In contrast, the free education system was based on the principle of
egalitarianism. Free educators recognized that not only did all people
deserve an education, but also that education itself must unfold in
a way that nurtured the talents of all students, without the use of
force or authority. Skills should be imparted in ways that felt
natural and comfortable to the students, through direct experience with
the world around them. Free education also demolished the barriers to
experience that classical education had erected: boys and girls learned
together, and students were encouraged to learn from nature. The arts,
sports, and ethics were considered central in the development of a well-rounded
human being.
By the time ideas about free education had begun to circulate, Barcelona,
Spain had become a major center of anarchist activity, due mainly to
a large population of radicalized workers. Public education in Barcelona
and throughout Spain merely served the needs of the ruling classes
inasmuch as it existed at all. Only about a third of school-aged
children received an education, and these were of course the wealthiest
third, since the schools demanded that students paid for their own books
and materials, despite being run by the Church and subsidized by the
State. Naturally, the education provided was largely along religious
lines, and did little to raise the level of literacy.

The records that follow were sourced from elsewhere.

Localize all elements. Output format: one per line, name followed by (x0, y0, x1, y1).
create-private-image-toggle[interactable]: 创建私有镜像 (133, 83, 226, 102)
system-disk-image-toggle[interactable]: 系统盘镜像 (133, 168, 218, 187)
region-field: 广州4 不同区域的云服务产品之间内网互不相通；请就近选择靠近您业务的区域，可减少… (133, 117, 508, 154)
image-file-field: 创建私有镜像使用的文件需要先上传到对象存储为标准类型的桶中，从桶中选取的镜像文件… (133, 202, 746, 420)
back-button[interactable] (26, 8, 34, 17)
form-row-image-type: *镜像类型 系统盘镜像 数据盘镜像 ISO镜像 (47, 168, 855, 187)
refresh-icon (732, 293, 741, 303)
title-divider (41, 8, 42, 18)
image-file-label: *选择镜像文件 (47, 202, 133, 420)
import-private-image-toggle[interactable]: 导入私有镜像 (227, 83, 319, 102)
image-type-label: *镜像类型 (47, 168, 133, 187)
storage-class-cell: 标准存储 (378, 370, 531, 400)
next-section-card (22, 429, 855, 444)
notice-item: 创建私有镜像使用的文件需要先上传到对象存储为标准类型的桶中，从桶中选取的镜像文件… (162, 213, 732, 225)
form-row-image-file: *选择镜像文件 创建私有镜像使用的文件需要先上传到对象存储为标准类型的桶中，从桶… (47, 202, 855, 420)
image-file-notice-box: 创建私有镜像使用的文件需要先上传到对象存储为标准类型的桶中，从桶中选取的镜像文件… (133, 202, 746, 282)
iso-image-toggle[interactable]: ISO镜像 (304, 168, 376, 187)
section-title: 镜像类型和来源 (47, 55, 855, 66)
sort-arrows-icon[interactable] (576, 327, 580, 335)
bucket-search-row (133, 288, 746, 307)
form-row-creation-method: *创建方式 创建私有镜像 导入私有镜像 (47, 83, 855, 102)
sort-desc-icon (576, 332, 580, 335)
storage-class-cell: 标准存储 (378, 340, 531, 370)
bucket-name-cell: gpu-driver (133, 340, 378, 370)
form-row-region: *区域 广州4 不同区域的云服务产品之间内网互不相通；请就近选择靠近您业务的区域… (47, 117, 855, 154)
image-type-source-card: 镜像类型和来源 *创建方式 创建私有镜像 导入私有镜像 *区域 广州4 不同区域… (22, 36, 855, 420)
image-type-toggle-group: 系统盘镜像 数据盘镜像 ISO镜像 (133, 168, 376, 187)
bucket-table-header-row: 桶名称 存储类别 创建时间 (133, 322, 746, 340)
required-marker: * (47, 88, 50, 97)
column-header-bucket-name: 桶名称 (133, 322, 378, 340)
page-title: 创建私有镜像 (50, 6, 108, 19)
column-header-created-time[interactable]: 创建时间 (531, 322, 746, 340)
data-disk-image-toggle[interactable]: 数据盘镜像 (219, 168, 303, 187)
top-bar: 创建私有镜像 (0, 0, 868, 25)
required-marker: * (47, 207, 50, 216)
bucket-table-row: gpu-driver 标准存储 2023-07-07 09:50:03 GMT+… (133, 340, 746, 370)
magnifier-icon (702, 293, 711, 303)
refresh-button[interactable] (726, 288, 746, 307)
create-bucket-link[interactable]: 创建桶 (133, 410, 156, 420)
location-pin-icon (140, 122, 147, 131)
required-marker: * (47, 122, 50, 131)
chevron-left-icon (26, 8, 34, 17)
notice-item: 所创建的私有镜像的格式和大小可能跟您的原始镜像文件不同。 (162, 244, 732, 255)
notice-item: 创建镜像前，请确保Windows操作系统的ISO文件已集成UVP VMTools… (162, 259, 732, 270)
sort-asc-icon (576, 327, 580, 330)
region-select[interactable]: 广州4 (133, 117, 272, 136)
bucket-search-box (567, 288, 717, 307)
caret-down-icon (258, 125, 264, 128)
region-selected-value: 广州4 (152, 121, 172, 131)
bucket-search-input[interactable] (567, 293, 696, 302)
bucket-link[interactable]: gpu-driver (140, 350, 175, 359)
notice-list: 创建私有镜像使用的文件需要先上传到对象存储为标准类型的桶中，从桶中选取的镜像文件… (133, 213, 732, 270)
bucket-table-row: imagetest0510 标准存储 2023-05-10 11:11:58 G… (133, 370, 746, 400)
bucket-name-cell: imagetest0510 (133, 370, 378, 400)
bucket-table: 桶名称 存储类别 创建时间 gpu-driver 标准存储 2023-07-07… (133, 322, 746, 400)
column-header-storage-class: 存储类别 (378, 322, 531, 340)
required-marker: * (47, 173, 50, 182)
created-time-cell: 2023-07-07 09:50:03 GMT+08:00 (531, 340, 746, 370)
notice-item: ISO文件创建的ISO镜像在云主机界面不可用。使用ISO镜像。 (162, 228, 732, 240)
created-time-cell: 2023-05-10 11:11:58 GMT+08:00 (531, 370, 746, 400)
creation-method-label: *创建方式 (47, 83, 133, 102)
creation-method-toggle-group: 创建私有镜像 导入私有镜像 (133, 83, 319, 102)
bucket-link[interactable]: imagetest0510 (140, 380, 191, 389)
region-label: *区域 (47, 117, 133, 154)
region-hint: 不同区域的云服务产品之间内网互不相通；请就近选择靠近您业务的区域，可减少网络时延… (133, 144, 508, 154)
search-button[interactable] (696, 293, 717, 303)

Francisco Ferrer Guardia was born on a farm in Allela, a small town
near Barcelona, in 1859. His parents were practicing Catholics,
but his uncle was a freethinker who strongly influenced him. As a young
man, Ferrer was involved with the anticlerical republican movement against
the Spanish monarchy, and became a follower of radical republican Manuel
Ruíz Zorilla, acting as a messenger for the exiled leader. In
1885, Ruiz Zorilla launched a failed coup attempt, and the next year
Ferrer made an aborted attempt on the life of General Villacampe and
was himself exiled to Paris.
It was in France that Ferrer would refine his anarchist philosophy and
devote himself to the cause of free education. In 1899, Ferrer married
a wealthy teacher who was a supporter of the experimental school at
Cempuis. While in France, Ferrer offered free Spanish lessons; one of
his most notable pupils was a wealthy spinster named Jeanne Ernestine
Meunie. In March 1901, Meunie died, leaving Ferrer a sizable fortune.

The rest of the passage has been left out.